Henry Heng is a Molecular Cytogeneticist specializing in chromosome and genome structure, function, and variation, with implications for inheritance, cancer, and evolution. He is a Professor at the Centre for Molecular Medicine and Genetics at Wayne State University School of Medicine in Detroit, USA, serves on seven editorial boards of international bioscience journals, and has published over 200 peer-reviewed articles, two dozen book chapters, and multiple books. Heng's contributions span cytogenetics, cancer biology, genomics, and evolutionary theory and have introduced new theories and concepts that help advance new research avenues.
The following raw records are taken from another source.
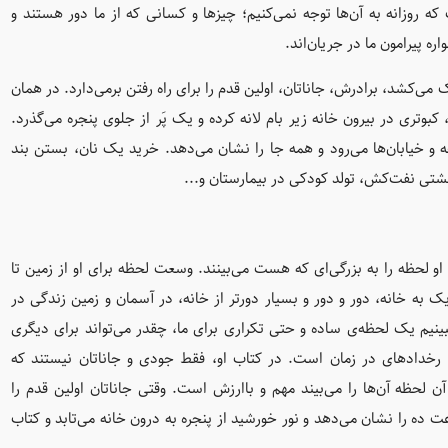
روزانه به آن‌ها توجه نمی‌کنیم؛ چیزها و کسانی که از ما دور هستند و
ره پیرامون‌ ما در جریان‌اند.
می‌کشد، برادرش، جاناتان، اولین قدم را برای راه رفتن برمی‌دارد. در همان
وتری در بیرون خانه زیر بام لانه کرده و یک پَر از جلوی پنجره می‌گذرد.
چه و خیابان‌ها می‌رود و همه جا را نشان می‌دهد. خرید یک نان، بستن بند
شتی نفت‌کش، تولد کودکی در بیمارستان و...
و لحظه را به بزرگی‌ای که هست می‌بینند. وسعت لحظه برای او از زمین تا
ک به خانه، دور و دور و بسیار دورتر از خانه، در آسمان و زمین زندگی در
 ببینیم یک لحظه‌ی ساده و حتی تکراری برای ما، چقدر می‌تواند برای دیگری
ز رخدادهای در زمان است. در کتاب او، فقط جودی و جاناتان نیستند که
لحظه آن‌ها را می‌بیند مهم و باارزش است. وقتی جاناتان اولین قدم را
ده را نشان می‌دهد و نور خورشید از پنجره به درون خانه می‌تابد و کتاب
These include (1) Genome Architecture Theory (GAT) which proposes that genome organization, rather than individual genes, drives macroevolution, with karyotype coding defining species identity and system-level information; (2) Genome Chaos theory which introduces stochastic, large-scale genome reorganization as a driver of speciation and cancer evolution, with environmental crises acting as key triggers for information self-creation via genome chaos; (3) The Two-Phased Evolutionary Model that understands macroevolutionary innovation as preceding microevolutionary adaptation, distinguishing mechanisms across genomic levels; (4) Karyotype Coding and Information Self-Creation theory which demonstrates that species identity is karyotype-encoded through the order of genes on chromosomes, and that evolution depends on information self-creation and preservation; (5) Function of Sexual Reproduction theory which argues that its primary role is preserving karyotype coding, with microevolution acting mainly as a constraint rather than system-level innovation; (6) Cancer Evolution theory that, applied to GAT shows that tumours evolve via two-phased dynamics, reshaping understanding of therapy-induced resistance and chromosomal instability; and finally, (7) regarding cytogenetic advances, Heng identified diverse chromosomal and nuclear variants, pioneered high-resolution FISH, and developed DNA–protein-co-detection techniques.